Personal Guarantee Insurance is certainly one way of mitigating the risk but there are additional steps business owners should consider when they weigh up the pros and cons of signing a Personal Guarantee.
The Pros of Personal Guarantees
- A Personal Guarantee will make it significantly more likely that you will get that loan. If you decide you are willing to sign on the dotted line, you will find your options for financing open up considerably.
- For a startup without the necessary capital in their business, access to finance fast can be the difference between success and failure.
- You may well reach the conclusion it’s a risk worth taking to get that finance. If you do, it may be possible to negotiate the percentage of the loan you should guarantee.
- It may be possible to negotiate out of a personal guarantee, but the process is difficult.
- As stated above, the risks can also be cut significantly by taking out insurance which incrementally mitigates against potential financial loss over a three year perio.
The Cons of Personal Guarantees
- Stating the obvious, no-one can predict the future and while you might have a sound business plan, as the last six months has shown, events outside of your control can throw these plans into disarray.
- If, in the worst case you do default on the loan and a claim is made under the guarantee, you and any other guarantors will be liable to pay the company’s debt and all your personal assets will potentially be on the line.
- You could even find yourself facing bankruptcy if your personal assets don’t cover the debt. This obviously has much longer term ramifications, including prohibiting you from being a company director in the future.
- A minority stake holding in the business won’t protect you either as a lender will go after whoever has the most chance of settling the debt.
- Also, be aware that interest levels on large debts can soon escalate.

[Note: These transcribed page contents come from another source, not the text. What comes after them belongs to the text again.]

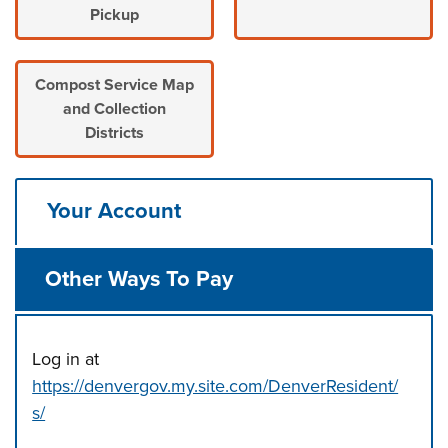
Pickup
Compost Service Map
and Collection
Districts
Your Account
Other Ways To Pay
Log in at
https://denvergov.my.site.com/DenverResident/
s/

- Even the threat of a guarantee being called in can put intense strain the guarantor as well as their family, especially if spouses have co-signed the guarantee.
How to mitigate the risks
- Always get some independent advice - your accountant, solicitor, commercial broker or financial adviser can all help you work out what is right for your business and advise on the ways you can cut the personal risks you might face by signing a personal guarantee.
- If you run your business with co-directors, come to an agreement to share the guarantee.

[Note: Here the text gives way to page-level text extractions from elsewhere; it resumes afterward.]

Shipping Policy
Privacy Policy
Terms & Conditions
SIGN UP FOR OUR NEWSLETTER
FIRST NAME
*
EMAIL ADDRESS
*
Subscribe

- Negotiate a time limit for the guarantee and a cap on the amount, but do remember interest and costs added to the debt can soon mount up.
- Agree terms where you are guaranteeing a part of rather than the whole loan and that settlement is sought first from company’s assets before enforcing the guarantee.

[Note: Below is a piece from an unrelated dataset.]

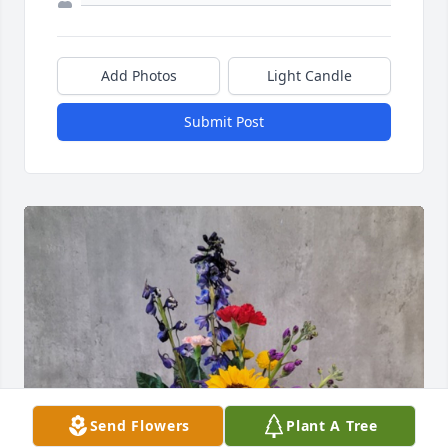
Add Photos
Light Candle
Submit Post
Send Flowers
Plant A Tree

- Consider Personal Guarantee insurance. Just like any other insurance it protects against the risk of the worst happening - in this instance the risk that your business fails and the guarantee is called in by the lender. Insurance will offset any outstanding obligations called in with the level of cover based on a fixed percentage of the personal guarantee the company director wishes to insure. This is dependent on whether the corresponding finance facility is secured or unsecured.
Signing a personal guarantee is rarely done lightly and many business owners will studiously avoid having to do so. Even so, 39% of small business owners in a study last year confessed they were not aware their personal assets, such as their home and life savings, could be at risk should the lender call in the guarantee following insolvency.
No-one goes into business expecting it to fail but sadly businesses do fail, often through circumstances they could not have predicted. From a sunbed salon that could not have anticipated the hottest summer for years to an engineering business impacted by the sudden loss of contracts, personal guarantee insurance has stepped in to protect small businesses across the UK, giving owners and directors the confidence to access the finance they need without putting their personal assets at risk.